* **What is needed**
Could you output every record below exactly, leaving out the pictures?

··········

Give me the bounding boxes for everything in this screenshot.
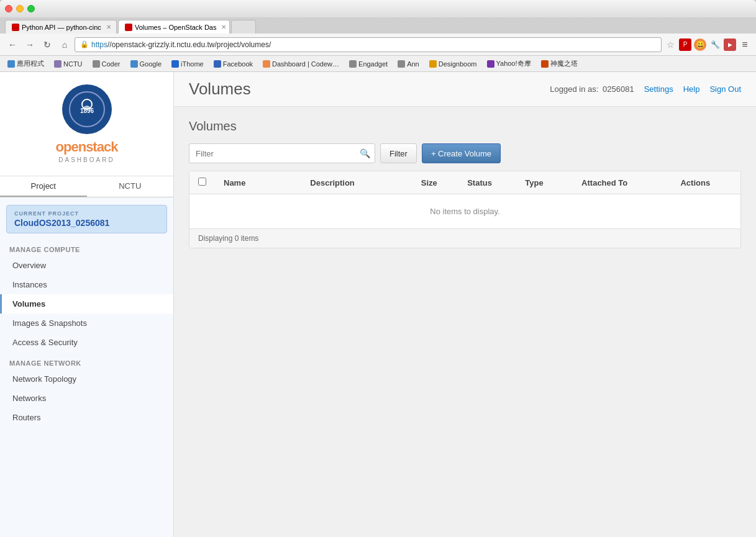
table-header-row: Name Description Size Status Type Attach… bbox=[189, 171, 740, 194]
minimize-button[interactable] bbox=[16, 5, 24, 12]
col-header-actions: Actions bbox=[672, 171, 740, 194]
sidebar-tabs: Project NCTU bbox=[0, 176, 173, 197]
tab-label-2: Volumes – OpenStack Das bbox=[135, 24, 216, 31]
openstack-logo-svg: 1896 bbox=[68, 91, 106, 128]
sidebar-item-network-topology-label: Network Topology bbox=[12, 374, 76, 384]
page-content: 1896 openstack DASHBOARD Project NCTU bbox=[0, 72, 756, 537]
bookmark-ann[interactable]: Ann bbox=[395, 59, 422, 69]
bookmark-engadget[interactable]: Engadget bbox=[347, 59, 390, 69]
current-project-label: CURRENT PROJECT bbox=[14, 210, 159, 217]
url-text: https//openstack-grizzly.it.nctu.edu.tw/… bbox=[91, 40, 271, 49]
sign-out-link[interactable]: Sign Out bbox=[709, 84, 741, 94]
browser-icon-4[interactable]: ▶ bbox=[724, 38, 736, 51]
col-header-check bbox=[189, 171, 215, 194]
sidebar: 1896 openstack DASHBOARD Project NCTU bbox=[0, 72, 174, 537]
tab-label-1: Python API — python-cinc bbox=[22, 24, 101, 31]
header-user-info: Logged in as: 0256081 Settings Help Sign… bbox=[550, 84, 741, 94]
bookmark-google[interactable]: Google bbox=[128, 59, 164, 69]
main-body: Volumes 🔍 Filter + Create Volume bbox=[174, 107, 756, 261]
help-link[interactable]: Help bbox=[683, 84, 700, 94]
openstack-brand-text: openstack bbox=[12, 139, 161, 155]
yahoo-icon bbox=[487, 60, 494, 68]
google-icon bbox=[130, 60, 138, 68]
browser-icon-1[interactable]: P bbox=[679, 38, 691, 51]
sidebar-item-networks-label: Networks bbox=[12, 394, 46, 403]
tab-favicon-2 bbox=[125, 24, 132, 31]
sidebar-item-network-topology[interactable]: Network Topology bbox=[0, 369, 173, 389]
tabs-bar: Python API — python-cinc ✕ Volumes – Ope… bbox=[0, 17, 756, 34]
bookmark-label-dashboard: Dashboard | Codew… bbox=[272, 60, 339, 68]
browser-icon-2[interactable]: 😀 bbox=[694, 38, 706, 51]
sidebar-item-volumes[interactable]: Volumes bbox=[0, 294, 173, 314]
sidebar-item-networks[interactable]: Networks bbox=[0, 389, 173, 408]
bookmark-label-engadget: Engadget bbox=[358, 60, 388, 68]
section-title: Volumes bbox=[189, 119, 741, 133]
sidebar-item-volumes-label: Volumes bbox=[12, 299, 45, 309]
bookmark-ithome[interactable]: iThome bbox=[169, 59, 206, 69]
bookmarks-bar: 應用程式 NCTU Coder Google iThome Facebook D… bbox=[0, 56, 756, 72]
dashboard-icon bbox=[263, 60, 270, 68]
browser-tab-2[interactable]: Volumes – OpenStack Das ✕ bbox=[118, 20, 230, 34]
create-volume-button[interactable]: + Create Volume bbox=[422, 143, 501, 163]
main-header: Volumes Logged in as: 0256081 Settings H… bbox=[174, 72, 756, 107]
tab-close-1[interactable]: ✕ bbox=[106, 24, 111, 30]
close-button[interactable] bbox=[5, 5, 12, 12]
bookmark-label-coder: Coder bbox=[102, 60, 121, 68]
sidebar-item-images-snapshots[interactable]: Images & Snapshots bbox=[0, 314, 173, 333]
bookmark-label-yahoo: Yahoo!奇摩 bbox=[496, 59, 531, 68]
tab-close-2[interactable]: ✕ bbox=[221, 24, 226, 30]
back-button[interactable]: ← bbox=[5, 37, 20, 52]
bookmark-label-google: Google bbox=[140, 60, 162, 68]
address-bar[interactable]: 🔒 https//openstack-grizzly.it.nctu.edu.t… bbox=[75, 37, 662, 52]
filter-input[interactable] bbox=[189, 143, 375, 163]
openstack-logo-circle: 1896 bbox=[62, 84, 112, 134]
new-tab-button[interactable] bbox=[231, 20, 256, 34]
bookmark-shenmotower[interactable]: 神魔之塔 bbox=[539, 58, 580, 70]
browser-tab-1[interactable]: Python API — python-cinc ✕ bbox=[5, 20, 117, 34]
refresh-button[interactable]: ↻ bbox=[40, 37, 55, 52]
bookmark-dashboard[interactable]: Dashboard | Codew… bbox=[260, 59, 342, 69]
filter-button[interactable]: Filter bbox=[380, 143, 417, 163]
sidebar-item-routers[interactable]: Routers bbox=[0, 408, 173, 427]
search-icon: 🔍 bbox=[360, 148, 370, 158]
sidebar-item-access-security-label: Access & Security bbox=[12, 338, 78, 347]
manage-compute-title: Manage Compute bbox=[0, 238, 173, 256]
sidebar-item-instances-label: Instances bbox=[12, 280, 47, 289]
url-rest: //openstack-grizzly.it.nctu.edu.tw/proje… bbox=[107, 40, 271, 49]
sidebar-tab-nctu[interactable]: NCTU bbox=[87, 176, 174, 197]
sidebar-item-overview[interactable]: Overview bbox=[0, 256, 173, 275]
sidebar-tab-project[interactable]: Project bbox=[0, 176, 87, 197]
settings-link[interactable]: Settings bbox=[644, 84, 673, 94]
col-header-attached-to: Attached To bbox=[573, 171, 672, 194]
bookmark-label-facebook: Facebook bbox=[223, 60, 253, 68]
bookmark-designboom[interactable]: Designboom bbox=[427, 59, 480, 69]
bookmark-apps[interactable]: 應用程式 bbox=[5, 58, 47, 70]
bookmark-nctu[interactable]: NCTU bbox=[52, 59, 85, 69]
maximize-button[interactable] bbox=[27, 5, 35, 12]
browser-toolbar-icons: P 😀 🔧 ▶ ≡ bbox=[679, 38, 751, 51]
main-area: Volumes Logged in as: 0256081 Settings H… bbox=[174, 72, 756, 537]
sidebar-item-instances[interactable]: Instances bbox=[0, 275, 173, 294]
bookmark-label-ithome: iThome bbox=[181, 60, 204, 68]
browser-icon-3[interactable]: 🔧 bbox=[709, 38, 721, 51]
table-empty-row: No items to display. bbox=[189, 194, 740, 229]
current-project-block: CURRENT PROJECT CloudOS2013_0256081 bbox=[6, 205, 167, 233]
sidebar-logo: 1896 openstack DASHBOARD bbox=[0, 72, 173, 176]
home-button[interactable]: ⌂ bbox=[57, 37, 72, 52]
menu-icon[interactable]: ≡ bbox=[739, 38, 751, 51]
forward-button[interactable]: → bbox=[22, 37, 37, 52]
col-header-status: Status bbox=[458, 171, 516, 194]
sidebar-item-access-security[interactable]: Access & Security bbox=[0, 333, 173, 352]
bookmark-yahoo[interactable]: Yahoo!奇摩 bbox=[485, 58, 534, 70]
table-header: Name Description Size Status Type Attach… bbox=[189, 171, 740, 194]
select-all-checkbox[interactable] bbox=[198, 178, 206, 186]
volumes-toolbar: 🔍 Filter + Create Volume bbox=[189, 143, 741, 163]
username-text: 0256081 bbox=[603, 84, 634, 94]
logged-in-as-label: Logged in as: 0256081 bbox=[550, 84, 634, 94]
bookmark-coder[interactable]: Coder bbox=[90, 59, 123, 69]
sidebar-tab-project-label: Project bbox=[31, 181, 56, 191]
bookmark-star-icon[interactable]: ☆ bbox=[664, 40, 676, 50]
bookmark-label-ann: Ann bbox=[407, 60, 419, 68]
filter-input-wrap: 🔍 bbox=[189, 143, 375, 163]
bookmark-facebook[interactable]: Facebook bbox=[211, 59, 255, 69]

··········

* **Solution**
Give me the bounding boxes for everything in this screenshot.
table-header-row: Name Description Size Status Type Attach… bbox=[189, 171, 740, 194]
minimize-button[interactable] bbox=[16, 5, 24, 12]
col-header-actions: Actions bbox=[672, 171, 740, 194]
sidebar-tabs: Project NCTU bbox=[0, 176, 173, 197]
tab-label-2: Volumes – OpenStack Das bbox=[135, 24, 216, 31]
openstack-logo-svg: 1896 bbox=[68, 91, 106, 128]
sidebar-item-network-topology-label: Network Topology bbox=[12, 374, 76, 384]
page-content: 1896 openstack DASHBOARD Project NCTU bbox=[0, 72, 756, 537]
bookmark-ann[interactable]: Ann bbox=[395, 59, 422, 69]
bookmark-engadget[interactable]: Engadget bbox=[347, 59, 390, 69]
current-project-label: CURRENT PROJECT bbox=[14, 210, 159, 217]
url-text: https//openstack-grizzly.it.nctu.edu.tw/… bbox=[91, 40, 271, 49]
sign-out-link[interactable]: Sign Out bbox=[709, 84, 741, 94]
browser-icon-4[interactable]: ▶ bbox=[724, 38, 736, 51]
col-header-check bbox=[189, 171, 215, 194]
sidebar: 1896 openstack DASHBOARD Project NCTU bbox=[0, 72, 174, 537]
tab-label-1: Python API — python-cinc bbox=[22, 24, 101, 31]
header-user-info: Logged in as: 0256081 Settings Help Sign… bbox=[550, 84, 741, 94]
bookmark-google[interactable]: Google bbox=[128, 59, 164, 69]
main-body: Volumes 🔍 Filter + Create Volume bbox=[174, 107, 756, 261]
help-link[interactable]: Help bbox=[683, 84, 700, 94]
openstack-brand-text: openstack bbox=[12, 139, 161, 155]
yahoo-icon bbox=[487, 60, 494, 68]
google-icon bbox=[130, 60, 138, 68]
browser-icon-1[interactable]: P bbox=[679, 38, 691, 51]
sidebar-item-networks-label: Networks bbox=[12, 394, 46, 403]
tab-favicon-2 bbox=[125, 24, 132, 31]
sidebar-item-network-topology[interactable]: Network Topology bbox=[0, 369, 173, 389]
tabs-bar: Python API — python-cinc ✕ Volumes – Ope… bbox=[0, 17, 756, 34]
bookmark-label-dashboard: Dashboard | Codew… bbox=[272, 60, 339, 68]
browser-icon-2[interactable]: 😀 bbox=[694, 38, 706, 51]
sidebar-item-volumes[interactable]: Volumes bbox=[0, 294, 173, 314]
sidebar-item-networks[interactable]: Networks bbox=[0, 389, 173, 408]
bookmark-label-engadget: Engadget bbox=[358, 60, 388, 68]
section-title: Volumes bbox=[189, 119, 741, 133]
sidebar-item-volumes-label: Volumes bbox=[12, 299, 45, 309]
bookmark-ithome[interactable]: iThome bbox=[169, 59, 206, 69]
bookmarks-bar: 應用程式 NCTU Coder Google iThome Facebook D… bbox=[0, 56, 756, 72]
dashboard-icon bbox=[263, 60, 270, 68]
browser-tab-2[interactable]: Volumes – OpenStack Das ✕ bbox=[118, 20, 230, 34]
create-volume-button[interactable]: + Create Volume bbox=[422, 143, 501, 163]
main-header: Volumes Logged in as: 0256081 Settings H… bbox=[174, 72, 756, 107]
tab-close-1[interactable]: ✕ bbox=[106, 24, 111, 30]
close-button[interactable] bbox=[5, 5, 12, 12]
bookmark-label-coder: Coder bbox=[102, 60, 121, 68]
sidebar-item-images-snapshots[interactable]: Images & Snapshots bbox=[0, 314, 173, 333]
bookmark-label-yahoo: Yahoo!奇摩 bbox=[496, 59, 531, 68]
tab-close-2[interactable]: ✕ bbox=[221, 24, 226, 30]
back-button[interactable]: ← bbox=[5, 37, 20, 52]
bookmark-label-google: Google bbox=[140, 60, 162, 68]
address-bar[interactable]: 🔒 https//openstack-grizzly.it.nctu.edu.t… bbox=[75, 37, 662, 52]
filter-input[interactable] bbox=[189, 143, 375, 163]
openstack-logo-circle: 1896 bbox=[62, 84, 112, 134]
new-tab-button[interactable] bbox=[231, 20, 256, 34]
bookmark-shenmotower[interactable]: 神魔之塔 bbox=[539, 58, 580, 70]
browser-tab-1[interactable]: Python API — python-cinc ✕ bbox=[5, 20, 117, 34]
refresh-button[interactable]: ↻ bbox=[40, 37, 55, 52]
bookmark-dashboard[interactable]: Dashboard | Codew… bbox=[260, 59, 342, 69]
filter-button[interactable]: Filter bbox=[380, 143, 417, 163]
sidebar-item-routers[interactable]: Routers bbox=[0, 408, 173, 427]
search-icon: 🔍 bbox=[360, 148, 370, 158]
sidebar-item-access-security-label: Access & Security bbox=[12, 338, 78, 347]
manage-compute-title: Manage Compute bbox=[0, 238, 173, 256]
sidebar-item-instances-label: Instances bbox=[12, 280, 47, 289]
url-rest: //openstack-grizzly.it.nctu.edu.tw/proje… bbox=[107, 40, 271, 49]
sidebar-tab-nctu[interactable]: NCTU bbox=[87, 176, 174, 197]
sidebar-item-overview[interactable]: Overview bbox=[0, 256, 173, 275]
sidebar-tab-project[interactable]: Project bbox=[0, 176, 87, 197]
settings-link[interactable]: Settings bbox=[644, 84, 673, 94]
col-header-attached-to: Attached To bbox=[573, 171, 672, 194]
bookmark-label-facebook: Facebook bbox=[223, 60, 253, 68]
bookmark-designboom[interactable]: Designboom bbox=[427, 59, 480, 69]
bookmark-apps[interactable]: 應用程式 bbox=[5, 58, 47, 70]
bookmark-nctu[interactable]: NCTU bbox=[52, 59, 85, 69]
maximize-button[interactable] bbox=[27, 5, 35, 12]
browser-toolbar-icons: P 😀 🔧 ▶ ≡ bbox=[679, 38, 751, 51]
main-area: Volumes Logged in as: 0256081 Settings H… bbox=[174, 72, 756, 537]
sidebar-item-instances[interactable]: Instances bbox=[0, 275, 173, 294]
bookmark-label-ithome: iThome bbox=[181, 60, 204, 68]
browser-icon-3[interactable]: 🔧 bbox=[709, 38, 721, 51]
table-empty-row: No items to display. bbox=[189, 194, 740, 229]
current-project-block: CURRENT PROJECT CloudOS2013_0256081 bbox=[6, 205, 167, 233]
sidebar-logo: 1896 openstack DASHBOARD bbox=[0, 72, 173, 176]
home-button[interactable]: ⌂ bbox=[57, 37, 72, 52]
menu-icon[interactable]: ≡ bbox=[739, 38, 751, 51]
forward-button[interactable]: → bbox=[22, 37, 37, 52]
col-header-status: Status bbox=[458, 171, 516, 194]
sidebar-item-access-security[interactable]: Access & Security bbox=[0, 333, 173, 352]
bookmark-yahoo[interactable]: Yahoo!奇摩 bbox=[485, 58, 534, 70]
table-header: Name Description Size Status Type Attach… bbox=[189, 171, 740, 194]
select-all-checkbox[interactable] bbox=[198, 178, 206, 186]
volumes-toolbar: 🔍 Filter + Create Volume bbox=[189, 143, 741, 163]
username-text: 0256081 bbox=[603, 84, 634, 94]
logged-in-as-label: Logged in as: 0256081 bbox=[550, 84, 634, 94]
bookmark-coder[interactable]: Coder bbox=[90, 59, 123, 69]
sidebar-tab-project-label: Project bbox=[31, 181, 56, 191]
bookmark-star-icon[interactable]: ☆ bbox=[664, 40, 676, 50]
bookmark-label-ann: Ann bbox=[407, 60, 419, 68]
filter-input-wrap: 🔍 bbox=[189, 143, 375, 163]
bookmark-facebook[interactable]: Facebook bbox=[211, 59, 255, 69]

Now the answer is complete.